Zupackend ist der Stil, wenn mit unruhiger Kamera und Rap-Musik immer wieder die Gewalt vermittelt wird. Eindrücklich stellt Mahoney der Aggression die Sehnsucht nach Nähe und Geborgenheit gegenüber, doch bleibt der Film ganz in der oberflächlichen Sozialschilderung stecken, strahlt zwar eine rohe Kraft aus, lässt aber überzeugenden Handlungsaufbau vermissen. Diese Sprunghaftigkeit der Szenenfolge und nicht nachvollziehbare Wendungen lassen das Zuschauerinteresse an "Yelling to the Sky", der nicht nur durch die Besetzung von Sweetness" schwergewichtiger Gegnerin mit Gabourey Sibide an "Precious" erinnert, trotz überzeugender Schauspieler rasch nachlassen.
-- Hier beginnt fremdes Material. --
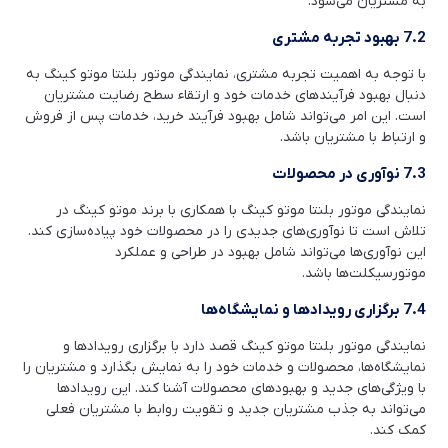
به مشتریان می‌شود.
7.2 بهبود تجربه مشتری
با توجه به اهمیت تجربه مشتری، نمایندگی موتور بلنتا موتو کینگ به
دنبال بهبود فرآیندهای خدمات خود و ارتقاء سطح رضایت مشتریان
است. این امر می‌تواند شامل بهبود فرآیند خرید، خدمات پس از فروش
و ارتباط با مشتریان باشد.
7.3 نوآوری در محصولات
نمایندگی موتور بلنتا موتو کینگ با همکاری با برند موتو کینگ در
تلاش است تا نوآوری‌های جدیدی را در محصولات خود پیاده‌سازی کند.
این نوآوری‌ها می‌تواند شامل بهبود در طراحی و عملکرد
موتورسیکلت‌ها باشد.
7.4 برگزاری رویدادها و نمایشگاه‌ها
نمایندگی موتور بلنتا موتو کینگ قصد دارد با برگزاری رویدادها و
نمایشگاه‌ها، محصولات و خدمات خود را به نمایش بگذارد و مشتریان را
با ویژگی‌های جدید و بهبودهای محصولات آشنا کند. این رویدادها
می‌تواند به جذب مشتریان جدید و تقویت روابط با مشتریان فعلی
کمک کند.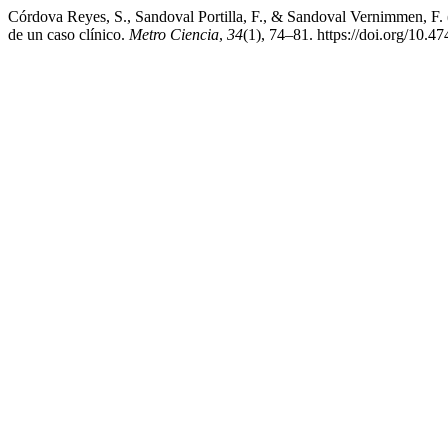
Córdova Reyes, S., Sandoval Portilla, F., & Sandoval Vernimmen, F. 
de un caso clínico.
Metro Ciencia
,
34
(1), 74–81. https://doi.org/10.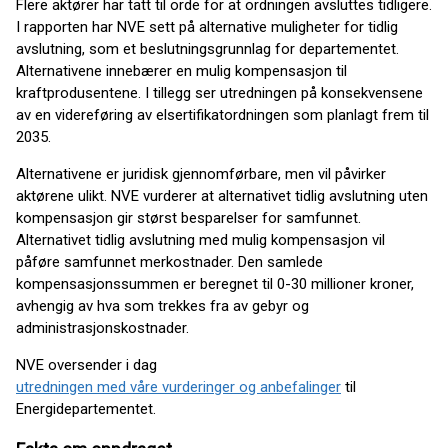
Flere aktører har tatt til orde for at ordningen avsluttes tidligere.
I rapporten har NVE sett på alternative muligheter for tidlig
avslutning, som et beslutningsgrunnlag for departementet.
Alternativene innebærer en mulig kompensasjon til
kraftprodusentene. I tillegg ser utredningen på konsekvensene
av en videreføring av elsertifikatordningen som planlagt frem til
2035.
Alternativene er juridisk gjennomførbare, men vil påvirker
aktørene ulikt. NVE vurderer at alternativet tidlig avslutning uten
kompensasjon gir størst besparelser for samfunnet.
Alternativet tidlig avslutning med mulig kompensasjon vil
påføre samfunnet merkostnader. Den samlede
kompensasjonssummen er beregnet til 0-30 millioner kroner,
avhengig av hva som trekkes fra av gebyr og
administrasjonskostnader.
NVE oversender i dag
utredningen med våre vurderinger og anbefalinger
til
Energidepartementet.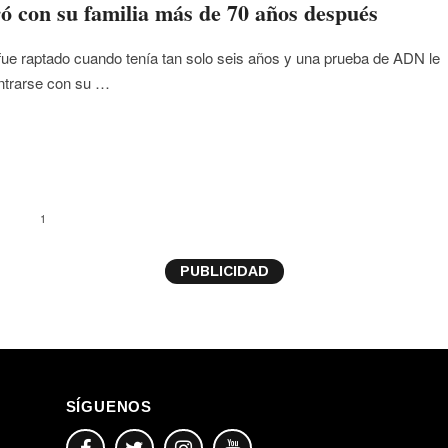
ó con su familia más de 70 años después
ue raptado cuando tenía tan solo seis años y una prueba de ADN le
ntrarse con su …
1
PUBLICIDAD
SÍGUENOS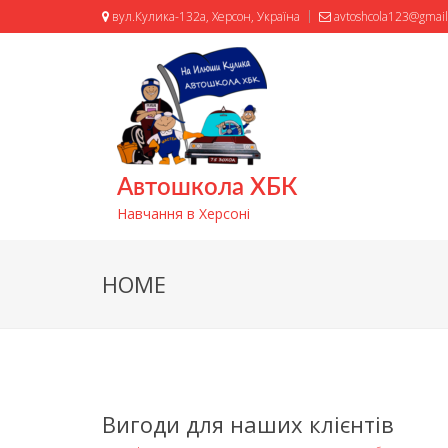
вул.Кулика-132а, Херсон, Україна
avtoshcola123@gmai
Автошкола ХБК
Навчання в Херсоні
HOME
Вигоди для наших клієнтів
Überzeugender ist hier schon Dirk Lütters Debüt "Die Ausbildung", das in der Perspektive Deutsches Kino gezeigt wird. Von Anfang an zieht Lütters den Zuschauer mit seiner hochkonzentrierten und schnörkellosen Inszenierung ins Geschehen. In langen statischen Einstellungen folgt der deutsche Regisseur dem etwa 20-jährigen Jan, der als Lehrling in einem Call-Center arbeitet. Keine Emotionen zeigt er, erfüllt brav alle Aufträge um nur ja in ein festes Dienstverhältnis übernommen zu werden. In diesem Gehorsam wird er freilich zum Handlanger des Personalchefs, dem es um Leistungssteigerung geht.

Man spürt in dem von Joseph K. Bundschuh eindringlich gespielten Jan die zunehmende Anspannung, die er in immer aggressiveren Autofahrten oder in Kaufrausch abzubauen versucht. Eindrücklich vermittel auch die sorgfältig kadrierten, aufgeräumten und in unauffällige Grautöne getauchten Einstellungen das Aufgeräumte und Angepasste. Etwas zu viel packt Lütters hinein, wenn er das Arbeitsfeld umfassender zu beleuchten versucht, den Austausch einer Angestellten durch eine billigere Arbeitskraft ebenso wie die schwierige Situation der als Betriebsrat arbeitenden Mutter von Jan anschneidet. In der Konsequenz der Inszenierung, im kühlen Blick, die mit der Kälte der Arbeitswelt korrespondiert und im Verzicht auf Musik und Dramatisierung, besticht und packt dieses von der Berliner Schule beeinflusste Debüt und lässt schon mit Spannung schon auf den nächsten Film Lütters warten.